In your copy, repeat each record exactly and include no pictures.

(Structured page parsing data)
##########

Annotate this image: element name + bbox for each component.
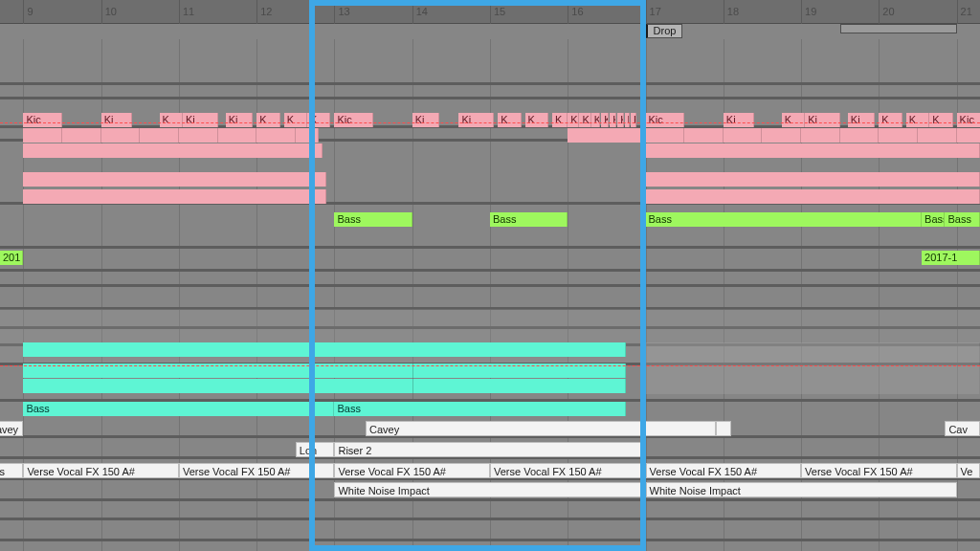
clip-kick_pattern2[interactable]: [684, 128, 724, 143]
clip-vocal_fx[interactable]: Verse Vocal FX 150 A#: [23, 463, 179, 478]
clip-kick[interactable]: Ki: [101, 113, 133, 127]
clip-kick_pattern2[interactable]: [23, 128, 62, 143]
clip-vocal_fx[interactable]: Verse Vocal FX 150 A#: [801, 463, 957, 478]
clip-kick[interactable]: K: [552, 113, 568, 127]
clip-kick_pattern2[interactable]: [957, 128, 980, 143]
loop-brace[interactable]: [840, 24, 957, 33]
clip-kick[interactable]: K: [906, 113, 929, 127]
locator-drop[interactable]: Drop: [646, 24, 683, 38]
clip-vocal_fx[interactable]: Verse Vocal FX 150 A#: [179, 463, 335, 478]
clip-kick[interactable]: K: [160, 113, 183, 127]
clip-kick[interactable]: K: [782, 113, 805, 127]
clip-kick[interactable]: K: [568, 113, 579, 127]
clip-kick[interactable]: Ki: [848, 113, 875, 127]
clip-teal_block3[interactable]: [23, 379, 626, 393]
clip-kick[interactable]: K: [625, 113, 631, 127]
bar-number: 14: [416, 6, 428, 17]
bar-number: 10: [105, 6, 117, 17]
bar-number: 15: [494, 6, 505, 17]
clip-kick_midi[interactable]: [646, 143, 980, 158]
clip-vocal_fx[interactable]: Verse Vocal FX 150 A#: [490, 463, 646, 478]
clip-kick[interactable]: Kic: [23, 113, 62, 127]
bar-number: 18: [727, 6, 739, 17]
clip-bass_green[interactable]: Bass: [334, 212, 412, 227]
bar-number: 21: [961, 6, 972, 17]
clip-kick_pattern2[interactable]: [724, 128, 763, 143]
clip-kick[interactable]: K: [601, 113, 609, 127]
clip-pink_block2[interactable]: [23, 189, 326, 204]
clip-cavey[interactable]: [716, 421, 731, 436]
clip-cavey[interactable]: Cav: [945, 421, 980, 436]
clip-cavey[interactable]: avey: [0, 421, 23, 436]
clip-kick[interactable]: Ki: [412, 113, 439, 127]
clip-pink_block1[interactable]: [23, 172, 326, 187]
clip-kick_pattern2[interactable]: [646, 128, 685, 143]
bar-number: 11: [183, 6, 194, 17]
clip-kick[interactable]: K: [284, 113, 307, 127]
clip-kick[interactable]: Ki: [805, 113, 840, 127]
clip-white_noise[interactable]: White Noise Impact: [646, 482, 957, 497]
clip-kick[interactable]: Kic: [957, 113, 980, 127]
clip-kick_pattern2[interactable]: [179, 128, 218, 143]
clip-kick[interactable]: Kic: [646, 113, 685, 127]
clip-vocal_fx[interactable]: Verse Vocal FX 150 A#: [646, 463, 802, 478]
clip-pink_block2[interactable]: [646, 189, 980, 204]
clip-kick_pattern2[interactable]: [918, 128, 957, 143]
clip-kick_pattern2[interactable]: [568, 128, 645, 143]
clip-kick[interactable]: Ki: [724, 113, 755, 127]
clip-kick_pattern2[interactable]: [840, 128, 880, 143]
clip-cavey[interactable]: Cavey: [366, 421, 716, 436]
guide-line: [0, 122, 980, 123]
clip-bass_green[interactable]: Bass: [945, 212, 980, 227]
clip-kick[interactable]: Ki: [458, 113, 494, 127]
clip-kick[interactable]: K: [307, 113, 330, 127]
locator-drop-label: Drop: [654, 25, 677, 36]
bar-number: 17: [650, 6, 661, 17]
clip-kick[interactable]: K: [617, 113, 624, 127]
clip-kick[interactable]: K: [525, 113, 548, 127]
bar-number: 13: [338, 6, 349, 17]
clip-kick_pattern2[interactable]: [101, 128, 141, 143]
clip-teal_bass[interactable]: Bass: [334, 402, 626, 416]
clip-divider: [412, 379, 413, 393]
arrangement-lanes[interactable]: KicKiKKiKiKKKKicKiKiKKKKKKKKKKKKicKiKKiK…: [0, 39, 980, 551]
clip-white_noise[interactable]: White Noise Impact: [334, 482, 645, 497]
locator-row[interactable]: Drop: [0, 24, 980, 39]
clip-kick_pattern2[interactable]: [801, 128, 840, 143]
clip-bass_green[interactable]: Bass: [646, 212, 923, 227]
clip-kick_pattern2[interactable]: [62, 128, 101, 143]
clip-kick[interactable]: K: [631, 113, 636, 127]
clip-riser[interactable]: Lon: [296, 442, 335, 457]
clip-kick_midi[interactable]: [23, 143, 323, 158]
clip-bass_green[interactable]: Bass: [490, 212, 568, 227]
clip-teal_block1[interactable]: [23, 342, 626, 357]
clip-bass_green[interactable]: Bass: [922, 212, 945, 227]
bar-number: 9: [27, 6, 33, 17]
clip-date_clip[interactable]: 201: [0, 251, 23, 265]
clip-pink_block1[interactable]: [646, 172, 980, 187]
clip-kick[interactable]: Ki: [183, 113, 218, 127]
clip-kick_pattern2[interactable]: [218, 128, 257, 143]
clip-kick[interactable]: K: [256, 113, 279, 127]
clip-kick_pattern2[interactable]: [762, 128, 801, 143]
clip-vocal_fx[interactable]: Ve: [957, 463, 980, 478]
clip-riser[interactable]: Riser 2: [334, 442, 645, 457]
clip-kick_pattern2[interactable]: [140, 128, 179, 143]
clip-kick_pattern2[interactable]: [256, 128, 296, 143]
clip-kick[interactable]: K: [929, 113, 952, 127]
clip-kick[interactable]: K: [579, 113, 590, 127]
timeline-ruler[interactable]: 9101112131415161718192021: [0, 0, 980, 24]
clip-kick_pattern2[interactable]: [879, 128, 918, 143]
clip-kick_pattern2[interactable]: [296, 128, 319, 143]
clip-kick[interactable]: Kic: [334, 113, 373, 127]
selection-region[interactable]: [646, 342, 980, 394]
clip-date_clip[interactable]: 2017-1: [922, 251, 980, 265]
clip-kick[interactable]: K: [879, 113, 902, 127]
clip-vocal_fx[interactable]: rs: [0, 463, 23, 478]
clip-vocal_fx[interactable]: Verse Vocal FX 150 A#: [334, 463, 490, 478]
clip-kick[interactable]: Ki: [226, 113, 253, 127]
clip-kick[interactable]: K: [610, 113, 616, 127]
clip-kick[interactable]: K: [498, 113, 521, 127]
clip-kick[interactable]: K: [591, 113, 601, 127]
clip-teal_bass[interactable]: Bass: [23, 402, 334, 416]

##########

OUTPUT BELOW:
Annotate this image: element name + bbox for each component.
clip-kick_pattern2[interactable]: [684, 128, 724, 143]
clip-vocal_fx[interactable]: Verse Vocal FX 150 A#: [23, 463, 179, 478]
clip-kick[interactable]: Ki: [101, 113, 133, 127]
clip-kick_pattern2[interactable]: [23, 128, 62, 143]
clip-vocal_fx[interactable]: Verse Vocal FX 150 A#: [801, 463, 957, 478]
clip-kick[interactable]: K: [552, 113, 568, 127]
clip-kick_pattern2[interactable]: [957, 128, 980, 143]
loop-brace[interactable]: [840, 24, 957, 33]
clip-kick[interactable]: K: [906, 113, 929, 127]
locator-drop[interactable]: Drop: [646, 24, 683, 38]
clip-vocal_fx[interactable]: Verse Vocal FX 150 A#: [179, 463, 335, 478]
clip-kick[interactable]: K: [160, 113, 183, 127]
clip-kick[interactable]: K: [782, 113, 805, 127]
clip-kick[interactable]: K: [568, 113, 579, 127]
clip-kick[interactable]: Ki: [848, 113, 875, 127]
clip-teal_block3[interactable]: [23, 379, 626, 393]
clip-kick[interactable]: K: [625, 113, 631, 127]
bar-number: 14: [416, 6, 428, 17]
bar-number: 10: [105, 6, 117, 17]
bar-number: 15: [494, 6, 505, 17]
clip-kick_midi[interactable]: [646, 143, 980, 158]
clip-vocal_fx[interactable]: Verse Vocal FX 150 A#: [490, 463, 646, 478]
clip-kick[interactable]: Kic: [23, 113, 62, 127]
bar-number: 18: [727, 6, 739, 17]
clip-bass_green[interactable]: Bass: [334, 212, 412, 227]
bar-number: 21: [961, 6, 972, 17]
clip-kick_pattern2[interactable]: [724, 128, 763, 143]
clip-kick[interactable]: K: [601, 113, 609, 127]
clip-pink_block2[interactable]: [23, 189, 326, 204]
clip-cavey[interactable]: [716, 421, 731, 436]
clip-cavey[interactable]: Cav: [945, 421, 980, 436]
clip-cavey[interactable]: avey: [0, 421, 23, 436]
clip-kick[interactable]: Ki: [412, 113, 439, 127]
clip-pink_block1[interactable]: [23, 172, 326, 187]
clip-kick_pattern2[interactable]: [646, 128, 685, 143]
bar-number: 11: [183, 6, 194, 17]
clip-kick[interactable]: K: [284, 113, 307, 127]
clip-kick[interactable]: Ki: [805, 113, 840, 127]
clip-white_noise[interactable]: White Noise Impact: [646, 482, 957, 497]
clip-kick[interactable]: Kic: [957, 113, 980, 127]
clip-kick_pattern2[interactable]: [179, 128, 218, 143]
clip-kick[interactable]: Kic: [646, 113, 685, 127]
clip-vocal_fx[interactable]: Verse Vocal FX 150 A#: [646, 463, 802, 478]
clip-pink_block2[interactable]: [646, 189, 980, 204]
clip-kick_pattern2[interactable]: [918, 128, 957, 143]
clip-kick_pattern2[interactable]: [568, 128, 645, 143]
clip-kick[interactable]: Ki: [724, 113, 755, 127]
clip-kick_pattern2[interactable]: [840, 128, 880, 143]
clip-cavey[interactable]: Cavey: [366, 421, 716, 436]
guide-line: [0, 122, 980, 123]
clip-bass_green[interactable]: Bass: [945, 212, 980, 227]
clip-kick[interactable]: Ki: [458, 113, 494, 127]
clip-kick[interactable]: K: [307, 113, 330, 127]
locator-drop-label: Drop: [654, 25, 677, 36]
bar-number: 17: [650, 6, 661, 17]
clip-kick[interactable]: K: [617, 113, 624, 127]
clip-kick[interactable]: K: [525, 113, 548, 127]
bar-number: 13: [338, 6, 349, 17]
clip-kick_pattern2[interactable]: [101, 128, 141, 143]
clip-teal_bass[interactable]: Bass: [334, 402, 626, 416]
clip-divider: [412, 379, 413, 393]
arrangement-lanes[interactable]: KicKiKKiKiKKKKicKiKiKKKKKKKKKKKKicKiKKiK…: [0, 39, 980, 551]
clip-white_noise[interactable]: White Noise Impact: [334, 482, 645, 497]
locator-row[interactable]: Drop: [0, 24, 980, 39]
clip-kick_pattern2[interactable]: [801, 128, 840, 143]
clip-bass_green[interactable]: Bass: [646, 212, 923, 227]
clip-kick_pattern2[interactable]: [62, 128, 101, 143]
clip-kick[interactable]: K: [631, 113, 636, 127]
clip-riser[interactable]: Lon: [296, 442, 335, 457]
clip-kick_midi[interactable]: [23, 143, 323, 158]
clip-bass_green[interactable]: Bass: [490, 212, 568, 227]
clip-teal_block1[interactable]: [23, 342, 626, 357]
clip-bass_green[interactable]: Bass: [922, 212, 945, 227]
bar-number: 9: [27, 6, 33, 17]
clip-date_clip[interactable]: 201: [0, 251, 23, 265]
clip-pink_block1[interactable]: [646, 172, 980, 187]
clip-kick[interactable]: Ki: [183, 113, 218, 127]
clip-kick_pattern2[interactable]: [218, 128, 257, 143]
clip-kick[interactable]: K: [256, 113, 279, 127]
clip-kick_pattern2[interactable]: [762, 128, 801, 143]
clip-vocal_fx[interactable]: Ve: [957, 463, 980, 478]
clip-riser[interactable]: Riser 2: [334, 442, 645, 457]
clip-kick_pattern2[interactable]: [140, 128, 179, 143]
clip-kick_pattern2[interactable]: [256, 128, 296, 143]
clip-kick[interactable]: K: [929, 113, 952, 127]
clip-kick[interactable]: K: [579, 113, 590, 127]
timeline-ruler[interactable]: 9101112131415161718192021: [0, 0, 980, 24]
clip-kick_pattern2[interactable]: [879, 128, 918, 143]
clip-kick_pattern2[interactable]: [296, 128, 319, 143]
clip-kick[interactable]: Kic: [334, 113, 373, 127]
selection-region[interactable]: [646, 342, 980, 394]
clip-date_clip[interactable]: 2017-1: [922, 251, 980, 265]
clip-kick[interactable]: K: [879, 113, 902, 127]
clip-vocal_fx[interactable]: rs: [0, 463, 23, 478]
clip-vocal_fx[interactable]: Verse Vocal FX 150 A#: [334, 463, 490, 478]
clip-kick[interactable]: Ki: [226, 113, 253, 127]
clip-kick[interactable]: K: [610, 113, 616, 127]
clip-kick[interactable]: K: [498, 113, 521, 127]
clip-kick[interactable]: K: [591, 113, 601, 127]
clip-teal_bass[interactable]: Bass: [23, 402, 334, 416]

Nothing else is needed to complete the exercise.